The thing is, to dream a good dream and stay on track. Wish wisely, and never give up.
An Unsettling Dream
I dreamed a familiar old dream last night. Returning to school after the holidays I ran into my maths teacher.
“Sorry I’m late for your class, Sister,” I said.
She gazed out of her wimple scornfully and asked, “My class? You think you’re in my class?” She waved me into the classroom where the blackboard announced the division of the class into two groups: whizzes and ignoramuses. On my desk lay last term’s exam paper, a large “28%” circled in red. Sister ushered the whizzes out towards their new classroom as it sank in that I was not among the chosen.

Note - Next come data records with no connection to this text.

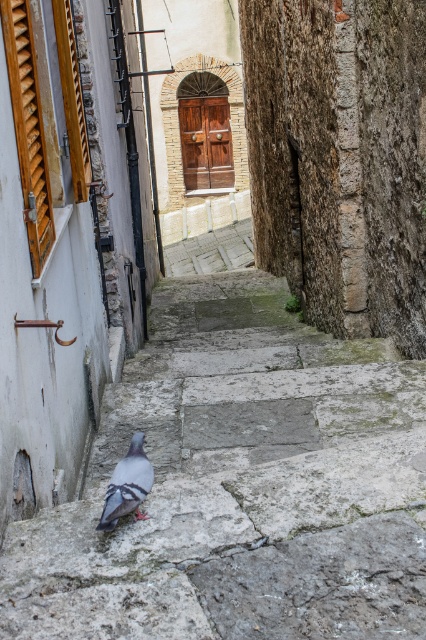 Question: Can you confirm if gray stone stairs at center is positioned to the left of gray matte pigeon at lower center?

Choices:
 (A) yes
 (B) no

Answer: (B)

Question: Which point appears farthest from the camera in this image?

Choices:
 (A) tap(101, 516)
 (B) tap(293, 572)

Answer: (A)

Question: Is gray stone stairs at center positioned behind gray matte pigeon at lower center?

Choices:
 (A) no
 (B) yes

Answer: (B)

Question: Is gray stone stairs at center thinner than gray matte pigeon at lower center?

Choices:
 (A) yes
 (B) no

Answer: (B)

Question: Among these objects, which one is farthest from the camera?

Choices:
 (A) gray stone stairs at center
 (B) gray matte pigeon at lower center

Answer: (A)

Question: Which object appears closest to the camera in this image?

Choices:
 (A) gray stone stairs at center
 (B) gray matte pigeon at lower center

Answer: (B)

What made this dream especially poignant was that maths was one of the two subjects I actually never failed, despite my generally poor performance (the other was English). Just two and a half years from my sixtieth birthday, I’m still haunted—not just by my old failures but also, infernally, by the compulsion to disallow my successes.
I told Caroline, and she nodded understandingly. Dreams like this seem to hound everyone. “But you don’t feel like a failure now, do you?” she asked rhetorically, and listed my accomplishments in the brightest possible light.
“At this moment,” I said, still weighed down by the dream’s traumatic remnants, “I still do.”
“But you know you’re not,” she said.
“Oh yes, I know that…or rather I decide that. I’m not sure which,” I said. “…. I can rationalize that feeling away. Lord knows, I’ve done it before hundreds of times; but the feeling’s always there—latent.”
“Well,” she replied, “it keeps you humble, doesn’t it?”
“Perhaps—in theory,” I said.
This is the third time I’ve used the phrase “In theory.” in this very blog in recent days. In theory, I’m not a hopeless failure, but in my neural pathways, evidently, that conviction remains intact, even though there’s also a whole set of rational counter-proposals.
The art of positive thinking would have us believe that we can focus on just the good stuff, and become our very best. Sounds great—in theory—but I keep falling back on what the Buddha had to say about suffering: that we impose it on ourselves by stubbornly clinging to our cherished sense of self, as if we arise independently of the causes and conditions of our lives, irrespective of our circumstances. It seems to me that positive thinking demands that we deny all that’s unwelcome about who we are. Surely the Buddha’s approach is infinitely more real—a quality that, in the ripeness of middle-age, I value much more than transitory beauty, harmony and security.